The senior U.S. intelligence official described Al Qaeda's effort as "a very small, very compartmented program, and not nearly on the scale of what they had going on in Afghanistan, because you don't have the size, the security, you don't have the ease of movement" that the Taliban government provided.

Chris Quillen, a former CIA analyst specializing in Al Qaeda's pursuit of weapons of mass destruction, said the network's program in Pakistan could have made significant progress without authorities knowing about it by operating in small compounds, as it did in Afghanistan. "I am not saying the programs are great and ready for an attack tomorrow," said Quillen, who left the agency in August 2006 and is now a U.S. government intelligence contractor. "But whatever they lost in the 2001 invasion, they are back to that level at this point."

That is a source of major frustration at the CIA, which a few years back identified at least 40 people that it wanted to kill, capture or question about their suspected involvement in Al Qaeda's weapons program, Quillen and others said. They said at least half of those suspects remain at large.
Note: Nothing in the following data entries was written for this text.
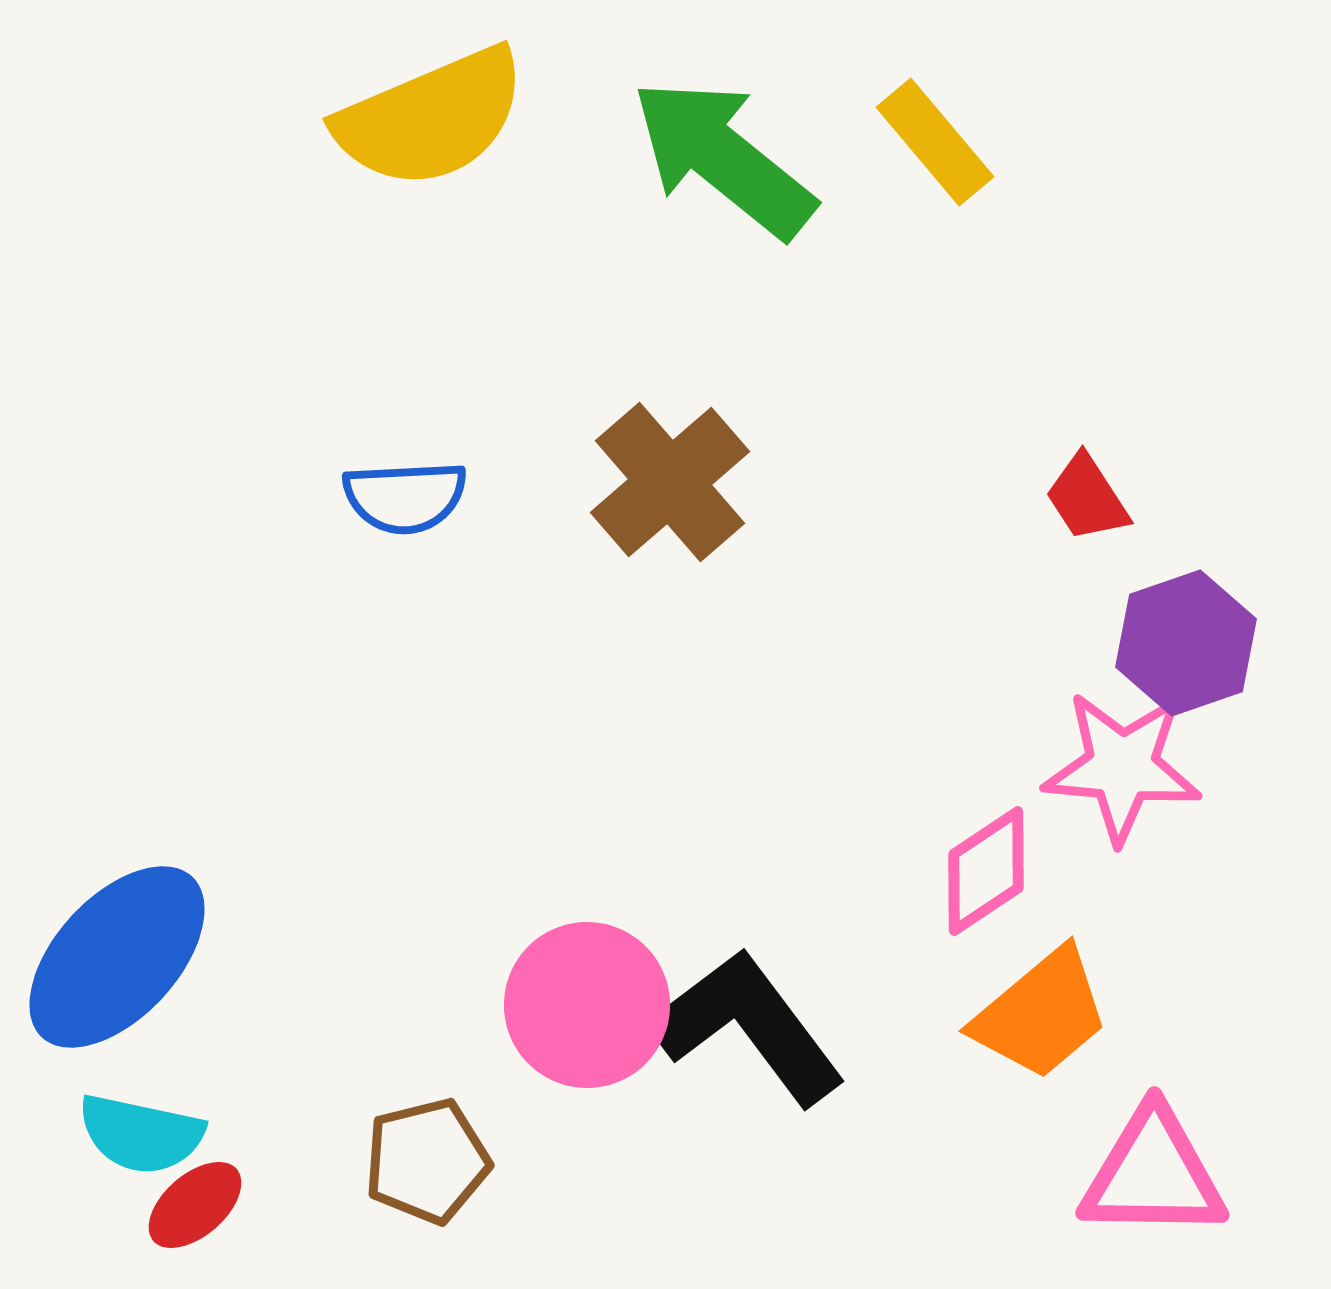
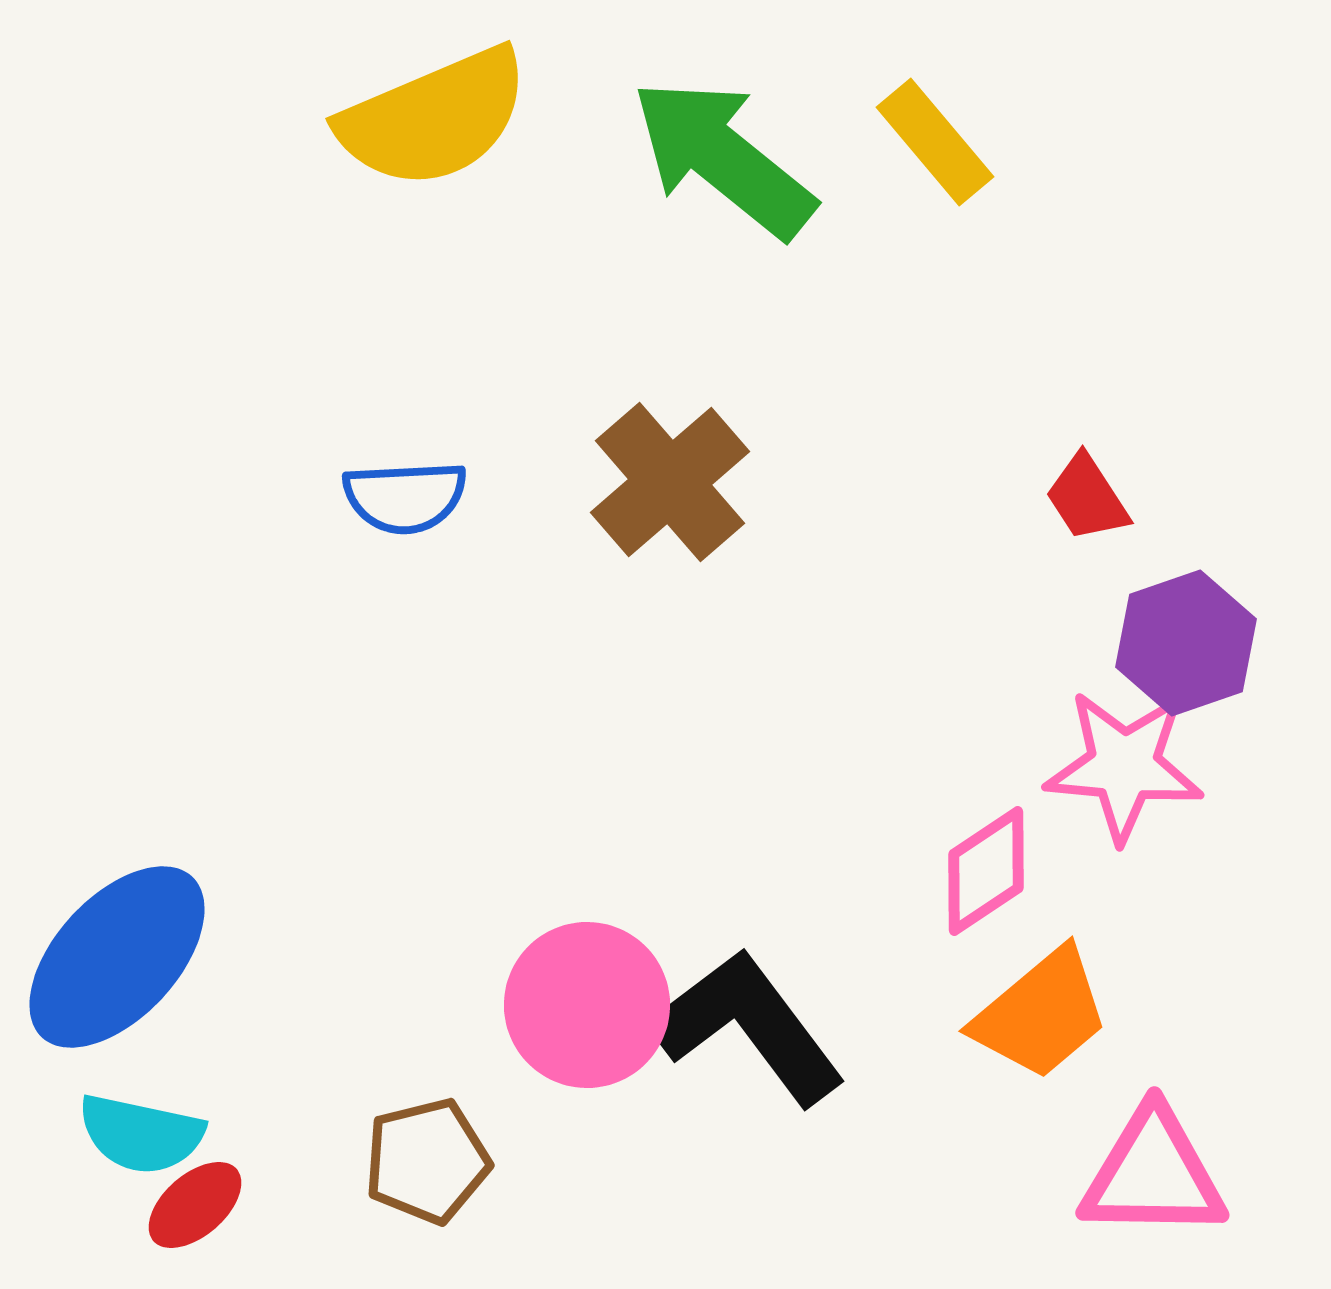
yellow semicircle: moved 3 px right
pink star: moved 2 px right, 1 px up
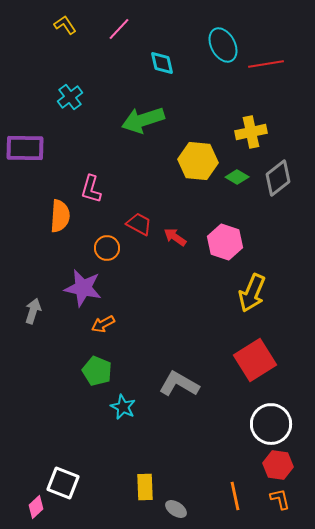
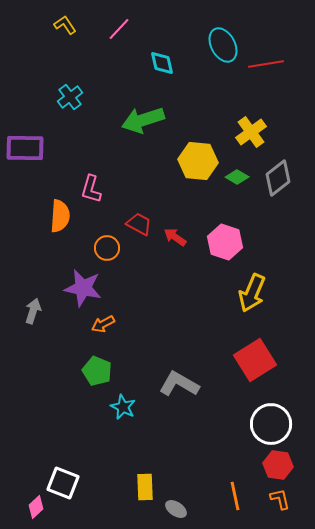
yellow cross: rotated 24 degrees counterclockwise
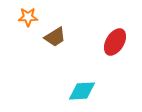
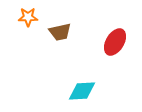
brown trapezoid: moved 5 px right, 5 px up; rotated 20 degrees clockwise
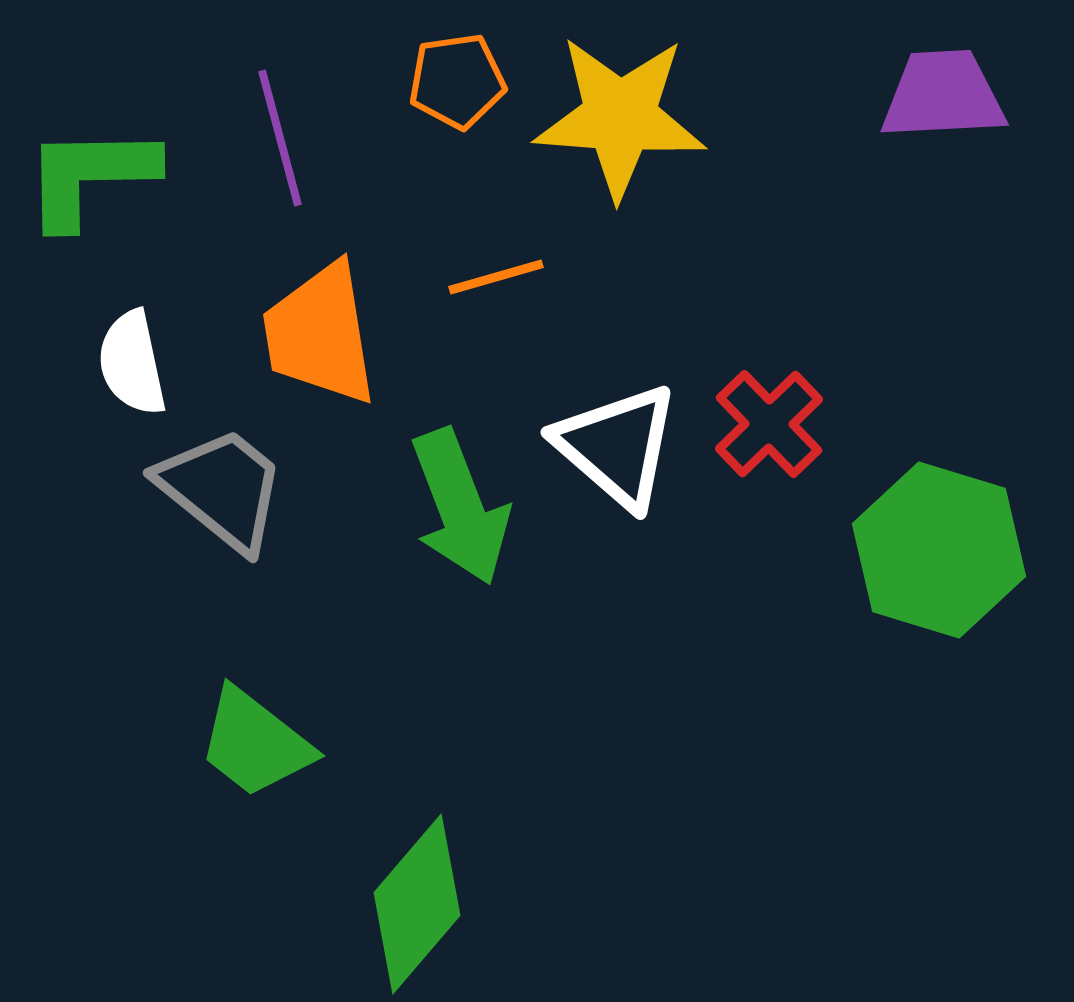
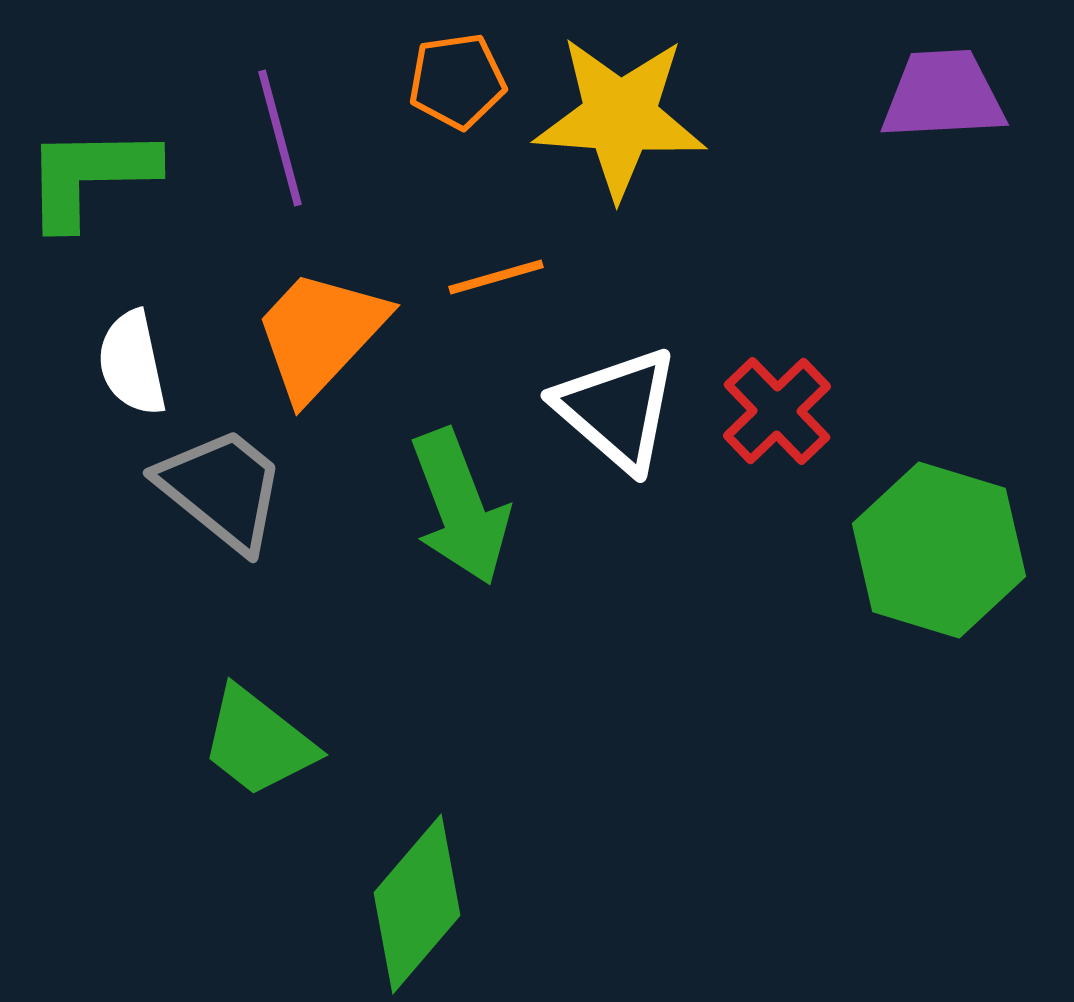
orange trapezoid: rotated 52 degrees clockwise
red cross: moved 8 px right, 13 px up
white triangle: moved 37 px up
green trapezoid: moved 3 px right, 1 px up
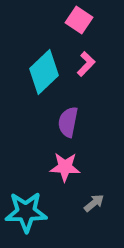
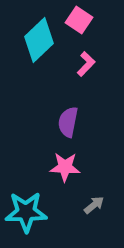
cyan diamond: moved 5 px left, 32 px up
gray arrow: moved 2 px down
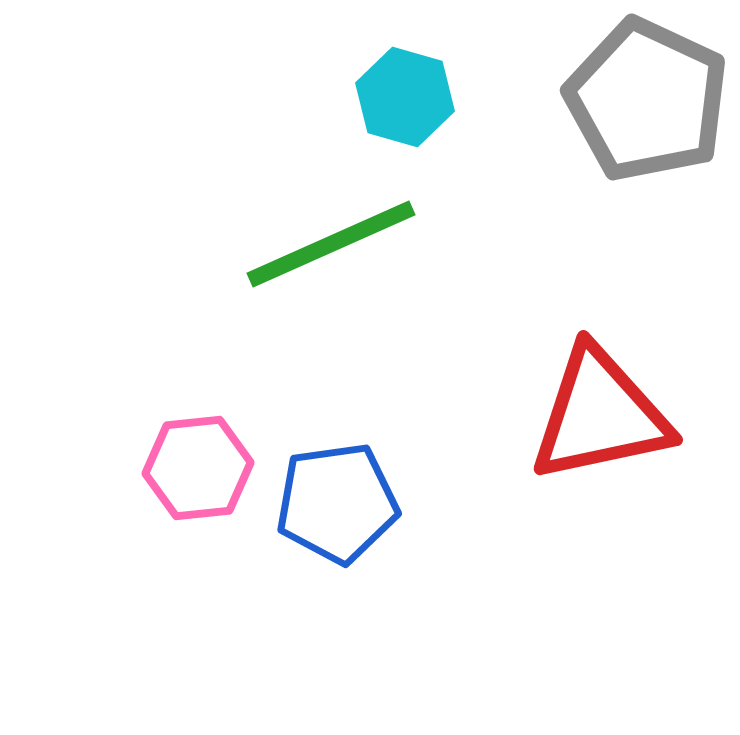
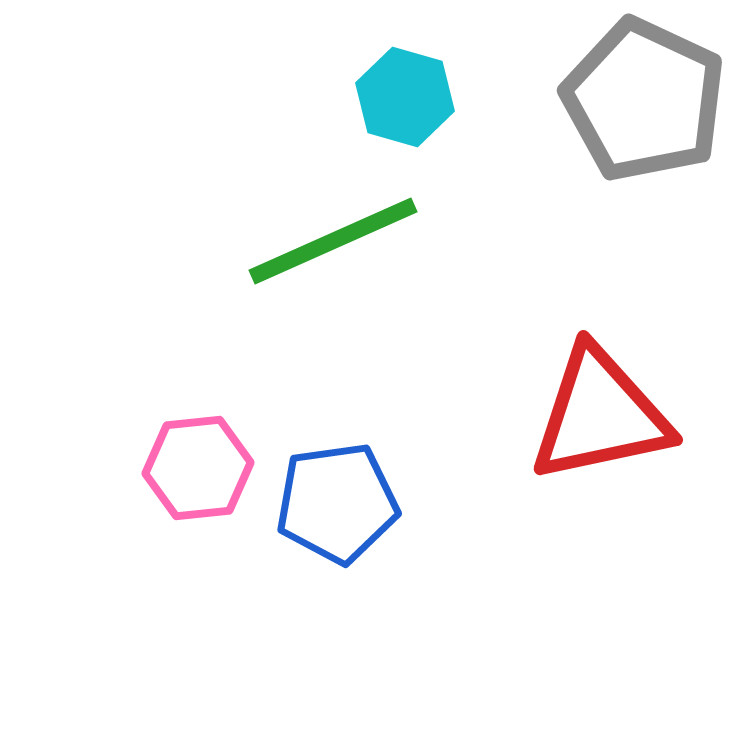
gray pentagon: moved 3 px left
green line: moved 2 px right, 3 px up
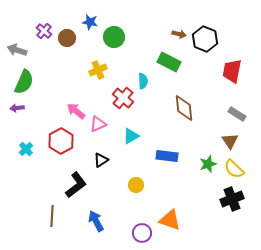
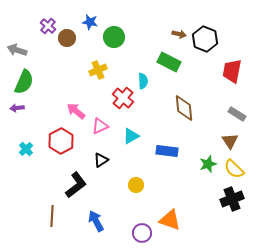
purple cross: moved 4 px right, 5 px up
pink triangle: moved 2 px right, 2 px down
blue rectangle: moved 5 px up
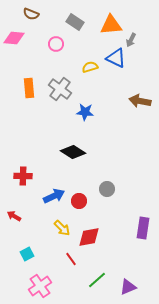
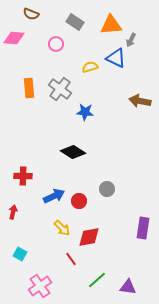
red arrow: moved 1 px left, 4 px up; rotated 72 degrees clockwise
cyan square: moved 7 px left; rotated 32 degrees counterclockwise
purple triangle: rotated 30 degrees clockwise
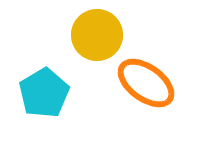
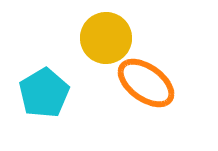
yellow circle: moved 9 px right, 3 px down
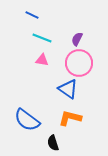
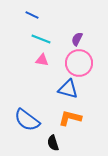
cyan line: moved 1 px left, 1 px down
blue triangle: rotated 20 degrees counterclockwise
Abu Khabab's ties to terrorism date to at least the mid-1980s, when he was a prominent member of the Egyptian Islamic Jihad organization led by Ayman Zawahiri, who merged the group with Al Qaeda. Over the years he has trained hundreds of fighters at Al Qaeda's camps on how to use explosives, poisons and rudimentary chemical weapons, according to FBI documents. Educated in Egypt as a chemical engineer, Abu Khabab has no formal training in biological or nuclear weapons, intelligence officials say. But he has ended up in charge of the weapons program at least in part because some operatives believed to be more knowledgeable about biological and nuclear weapons have been captured or killed.

Abu Khabab was described by several intelligence officials as a cranky, showboating self-promoter as well as one of its top explosives experts. He has had a stormy relationship with the two top Al Qaeda leaders, Osama bin Laden and Zawahiri, and their top command, in part because of his ego and independent streak, those current and former intelligence officials said.